Product ID:1023673
Date Published:29-Nov-2011
File size:1.34 MB
Sector Name:Environment
Document Type:Technical Update
FileType:Adobe PDF (.pdf)
Price:No Charge
This Product is publicly available.
Abstract
If the United States decides to take broader action in the future to mitigate climate change, policy discussions may once again focus on development of a greenhouse gas (GHG) cap-and-trade program combined with development of a large-scale GHG emissions offsets program. The compliance flexibility offered by these programs, and the economic incentives they create to identify and implement low-cost compliance options, have the potential to reduce significantly the costs to achieve significant emissions limitations. Realizing this potential, however, is not guaranteed. The overall design and key elements of an offset program will have a significant impact on whether a future offsets program can achieve the objective of stimulating investment in activities that create low-cost GHG reductions. Fortunately, the design of a U.S. program can benefit from experience to date with existing offset programs.

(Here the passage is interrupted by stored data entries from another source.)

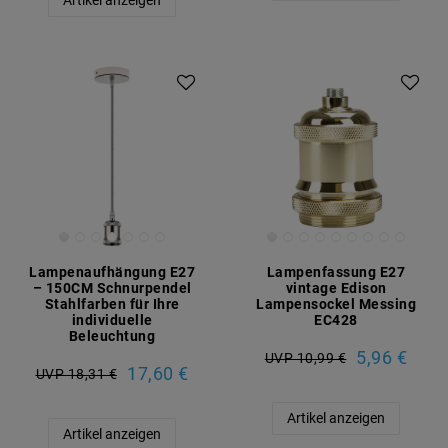
Artikel anzeigen
Lampenaufhängung E27
Lampenfassung E27
– 150CM Schnurpendel
vintage Edison
Stahlfarben für Ihre
Lampensockel Messing
individuelle
EC428
Beleuchtung
5,96 €
UVP 10,99 €
17,60 €
UVP 18,31 €
Artikel anzeigen
Artikel anzeigen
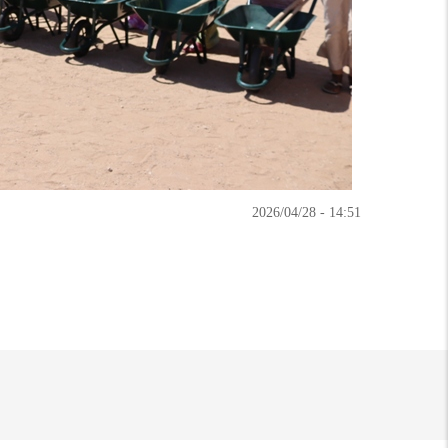
14:51 - 2026/04/28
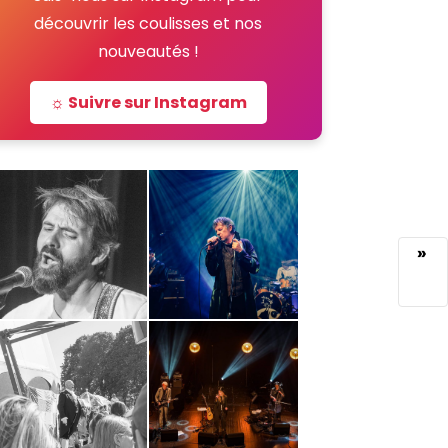
découvrir les coulisses et nos
nouveautés !
☼ Suivre sur Instagram
»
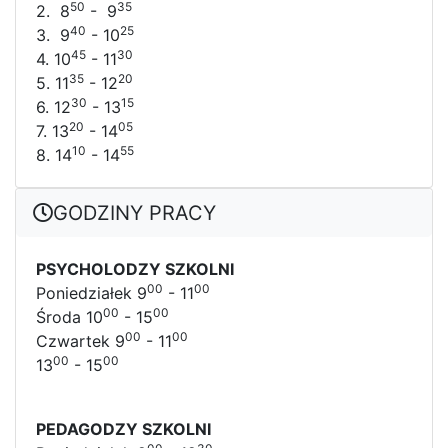
50
35
2. 8
- 9
40
25
3. 9
- 10
45
30
4. 10
- 11
35
20
5. 11
- 12
30
15
6. 12
- 13
20
05
7. 13
- 14
10
55
8. 14
- 14
GODZINY PRACY
PSYCHOLODZY SZKOLNI
00
00
Poniedziałek 9
- 11
00
00
Środa 10
- 15
00
00
Czwartek 9
- 11
00
00
13
- 15
PEDAGODZY SZKOLNI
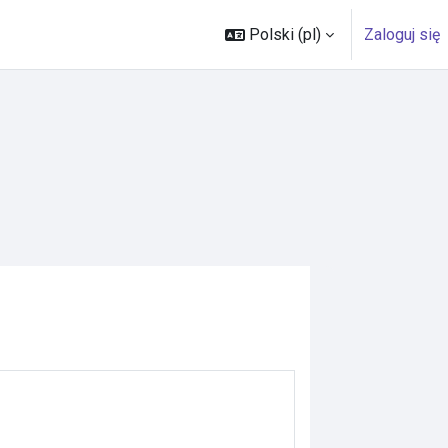
Polski ‎(pl)‎
Zaloguj się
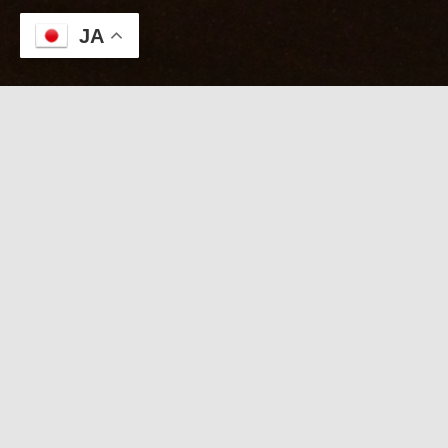
JA
本日のKABUTO
８/９【たつき待機中
】日曜夕暮れの疲労リセッ
ト
日記を見たで「たつき」1000円OFF！直前
電話受付中
本日 スタッフ待機スケジュール
たつき：待機中
【
本日限定 タイムセール
】
「日記を見た」で
たつき １０００円引き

In particular, U.S. policymakers can draw lessons from the experience of the first large-scale offset program in the world—the Kyoto Protocol's Clean Development Mechanism (CDM). By the end of 2012, the CDM is expected to issue offset credits for approximately one billion tons of CO2-equivalent (CO2e) emission reductions. This paper evaluates the CDM and other key existing offset programs, and draws lessons from these programs that can help to inform development of a potential future U.S. national or regional offsets program.